As Reynolds observes, the Mafia likes to tell archetypal stories of early bandits who showed uncommon courage, the most famous of whom was a man named Saponara, captured and imprisoned by Spanish invaders in 1578:
According to Sicilian lore, Saponara was tortured by his Spanish captors in an effort to learn the names of his cohorts, but Saponara chose to die in agony rather than betray others. His bravery became a symbol for every Sicilian who believed their salvation could be achieved only through loyalty.[24]
But reality is vastly different from the legends. The real Mafia boss is not a larger-than-life personage, as is Marlon Brando in The Godfather. He is a brutal killer whose deeds are not romanticized by the gripping music of Nino Rota. No one says to a real capo, “Leave the gun; take the cannoli,” as in the movie. The Mafia loves to romanticize its image. In fact, the notion of padrino (godfather) comes from the movie, not from real Mafia culture. It is a convenient fiction that the Mafia has willingly adopted from the silver screen. The reason for this, nevertheless, makes historical sense. The padrino figure is, actually, an ancient archetype in Mediterranean cultures. His role is seen as a means for reinforcing family cohesiveness. He is a backup plan for fatherhood (should the biological father disappear from the family either through death or by wandering). All secret organizations, including noncriminal ones, have a padrino, or kingpin figurehead, who is in charge. In southern Italian religious culture, the padrino is perceived as being more
important to preserving family unity than the biological father. He is seen to be a kind of wise elder, providing sustenance to the family, both material and moral. The “capo-as-padrino,” as mentioned earlier, was adopted by the Mafia from The Godfather, seeing to it that it quickly became part of its own pseudo-religious mythology. Real padrini do not resemble the padrini of Hollywood. They appear commonplace, often rough looking and unassuming. To moviegoing audiences, images of real-life Mafiosi are thus somewhat jarring.

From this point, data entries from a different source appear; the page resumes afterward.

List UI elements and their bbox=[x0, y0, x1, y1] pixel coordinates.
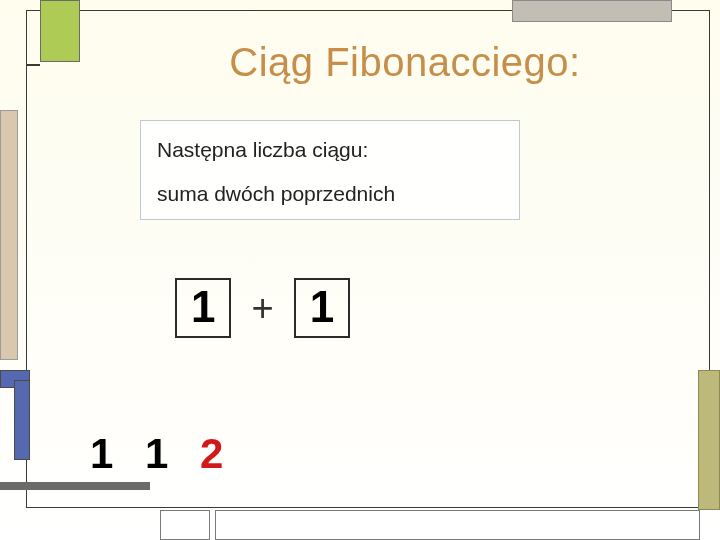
decorative-bottom-box-large bbox=[215, 510, 700, 540]
decorative-block-green bbox=[40, 0, 80, 62]
sequence-row: 1 1 2 bbox=[90, 430, 227, 478]
addition-row: 1 + 1 bbox=[175, 278, 350, 338]
description-box: Następna liczba ciągu: suma dwóch poprze… bbox=[140, 120, 520, 220]
decorative-block-blue bbox=[14, 380, 30, 460]
slide-canvas: Ciąg Fibonacciego: Następna liczba ciągu… bbox=[0, 0, 720, 540]
decorative-corner bbox=[26, 52, 40, 66]
addend-1-box: 1 bbox=[175, 278, 231, 338]
description-line-1: Następna liczba ciągu: bbox=[157, 133, 503, 167]
sequence-result: 2 bbox=[200, 430, 227, 477]
decorative-bar bbox=[0, 482, 150, 490]
slide-title: Ciąg Fibonacciego: bbox=[120, 40, 690, 85]
plus-sign: + bbox=[247, 287, 277, 330]
sequence-term-1: 1 bbox=[90, 430, 117, 477]
addend-2-box: 1 bbox=[294, 278, 350, 338]
decorative-bottom-box-small bbox=[160, 510, 210, 540]
decorative-block-tan bbox=[0, 110, 18, 360]
spacer bbox=[157, 167, 503, 177]
description-line-2: suma dwóch poprzednich bbox=[157, 177, 503, 211]
sequence-term-2: 1 bbox=[145, 430, 172, 477]
decorative-block-olive bbox=[698, 370, 720, 510]
decorative-block-grey bbox=[512, 0, 672, 22]
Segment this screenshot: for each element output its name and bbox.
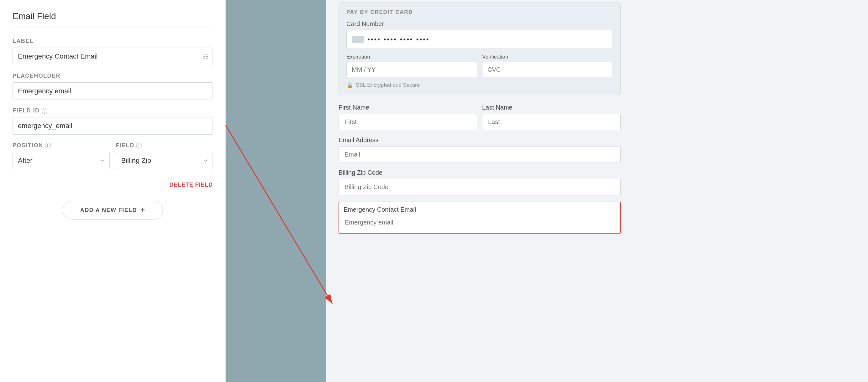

All this collage of archetypes and myths would not have been possible in the first place without a sustaining code of omertà. The code allows Mafiosi to claim manly honor, in contradistinction to common hoods. Unlike the latter, the Mafia formalizes and thus legitimizes its vendettas, using its own form of tribunal justice reminiscent of the Inquisition, with similar interrogation techniques and ferocious punishments against both nonpaying individuals of the pizzo and internal traitors (those who betray the Mob by either leaving it or going to the authorities). The faccia tagliata (“the cut face”), for instance, is an indelible sign of infamy among the mobsters; it derives from the same kind of punishment meted out by the inquisitors to heretics. The “stone in the mouth” is also reminiscent of Inquisition symbolism, constituting a version of the mordacchia (a type of muzzle) used by the inquisitors to punish blasphemers. The testimony of a certain Salvatore D’Amico in the 1870s before a judge in Sicily accusing certain Mafiosi for having murdered his two sons dramatically emphasizes what Mafia justice is all about: “I will die at the hands of the Mafia because without doubt I will be killed. Neither you yourself, your authority, or the entire police force will be able to save me. A mother never forgives her dishonorable children” (translation ours).[25]